In an effort to rejuvenate my thirst for film I have partaken on an ambitious endeavor. I have decided to compile my list of 100 favorite films, “rewatch” them, and write a brief review. I encourage you to follow along.


Don’t Torture a Duckling (Fulci, 1972)

Innocence is sacred. It is untouched by the disappointments of the unknown world outside of a child’s imagination. It is a pristine water where even a boy’s fantasies of the naked flesh are cleansed. But the world around a child inevitably encroaches. He will begin to understand the whispering tongues of intrigue, and the pale fear of reality, where pain is more than a skinned knee or broken tooth.

The loss of innocence is a difficult experience, but a necessary one. It is full of fear and confusion for the child, but also for the adults who seek to protect their innocence. This is what propels Lucio Fulci’s film.

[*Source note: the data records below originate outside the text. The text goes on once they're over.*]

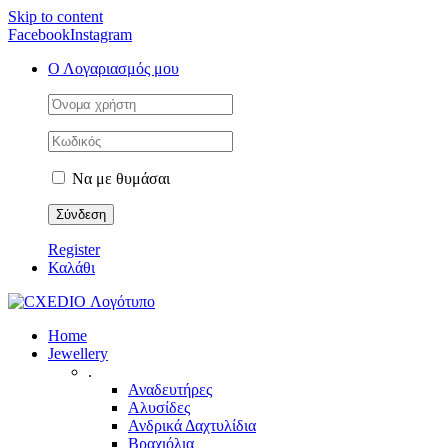
Skip to content
Facebook
Instagram
Ο Λογαριασμός μου
Να με θυμάσαι
Register
Καλάθι
Home
Jewellery
.
Αναδευτήρες
Αλυσίδες
Ανδρικά Δαχτυλίδια
Βραχιόλια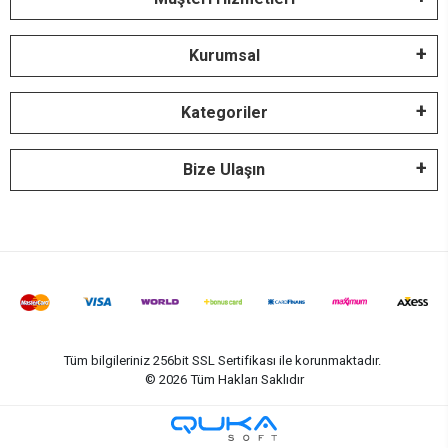
Kurumsal
Kategoriler
Bize Ulaşın
Tüm bilgileriniz 256bit SSL Sertifikası ile korunmaktadır.
©
2026
Tüm Hakları Saklıdır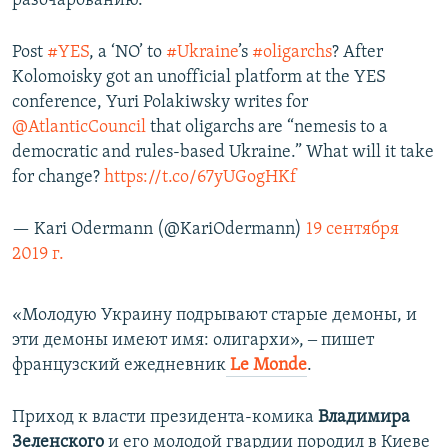
разочарованию.
Post
#YES
, a ‘NO’ to
#Ukraine
’s
#oligarchs
? After
Kolomoisky got an unofficial platform at the YES
conference, Yuri Polakiwsky writes for
@AtlanticCouncil
that oligarchs are “nemesis to a
democratic and rules-based Ukraine.” What will it take
for change?
https://t.co/67yUGogHKf
— Kari Odermann (@KariOdermann)
19 сентября
2019 г.
«Молодую Украину подрывают старые демоны, и
эти демоны имеют имя: олигархи», ‒ пишет
французский ежедневник
Le Monde
.
Приход к власти президента-комика
Владимира
Зеленского
и его молодой гвардии породил в Киеве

It takes place in a small village, seemingly untouched by time. For the people of the village faith, and superstition still exists in everything, right down to the very dust they breathe in their lungs. We find that this village is now at a crossroads between the antiquated beliefs of the old country, and the encroaching modern world at its doorstep. Fulci represents this by showing us the elevated highway that cuts through the rocky rural environment. We rarely see the adults anywhere near the highway, but we often see the children walking under or around the road. The children of this town are being pulled into the warm bosom of the modern world, a world where innocence is not coddled, in fact, it is gleefully plucked from the young. No scene is more representative of this than that of a boy encountering a nude woman. The woman is an outsider from Milan, she is free and careless with her nudity and sexuality, and finds a disturbing humor in exposing herself to the boy, she even toys with the idea of sleeping with him. This is an absurd exaggeration of the point Fulci tries to make, but there is a great honesty to the heightened sense of morality. To put it as bluntly as the film does, this is a clash between worlds, and the children are caught in the middle, oblivious and innocent.

The children are simply following the natural progression of life, like the currents of a river, but the adults, the monsters of fear and superstition angrily claw at any threat to their ideals. It is one of the primal fears for all of us, the fear of change. Our familiarities can sometimes breed a powerful need to protect what we believe to be truth, while being so willfully ignorant to the indifference of progression.